• **Task objective**: Each record below gets repeated exactly, and pictures stay out of the copy.

• **Records provided**:
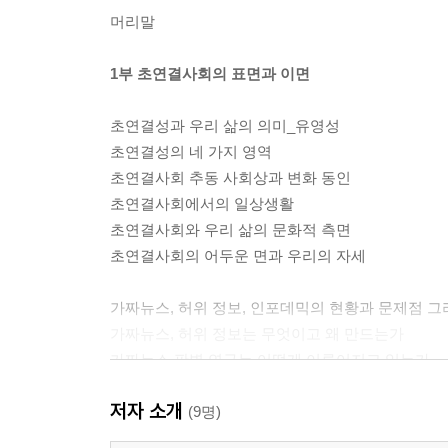
머리말
1부 초연결사회의 표면과 이면
초연결성과 우리 삶의 의미_유영성
초연결성의 네 가지 영역
초연결사회 추동 사회상과 변화 동인
초연결사회에서의 일상생활
초연결사회와 우리 삶의 문화적 측면
초연결사회의 어두운 면과 우리의 자세
가짜뉴스, 허위 정보, 인포데믹의 현황과 문제점 
가짜뉴스, 허위 정보는 무엇이고 왜 만드는가
가짜뉴스 판별 연구는 어떻게 이루어지고 있는가
가짜뉴스에는 어떤 대응이 필요한가
저자 소개
허위 정보, 가짜뉴스, 폭력, 혐오발언과 싸우는 각국
(9명)
인공지능의 악용 딥페이크의 문제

• **Response area**:
머리말
1부 초연결사회의 표면과 이면
초연결성과 우리 삶의 의미_유영성
초연결성의 네 가지 영역
초연결사회 추동 사회상과 변화 동인
초연결사회에서의 일상생활
초연결사회와 우리 삶의 문화적 측면
초연결사회의 어두운 면과 우리의 자세
가짜뉴스, 허위 정보, 인포데믹의 현황과 문제점 
가짜뉴스, 허위 정보는 무엇이고 왜 만드는가
가짜뉴스 판별 연구는 어떻게 이루어지고 있는가
가짜뉴스에는 어떤 대응이 필요한가
저자 소개
허위 정보, 가짜뉴스, 폭력, 혐오발언과 싸우는 각국
(9명)
인공지능의 악용 딥페이크의 문제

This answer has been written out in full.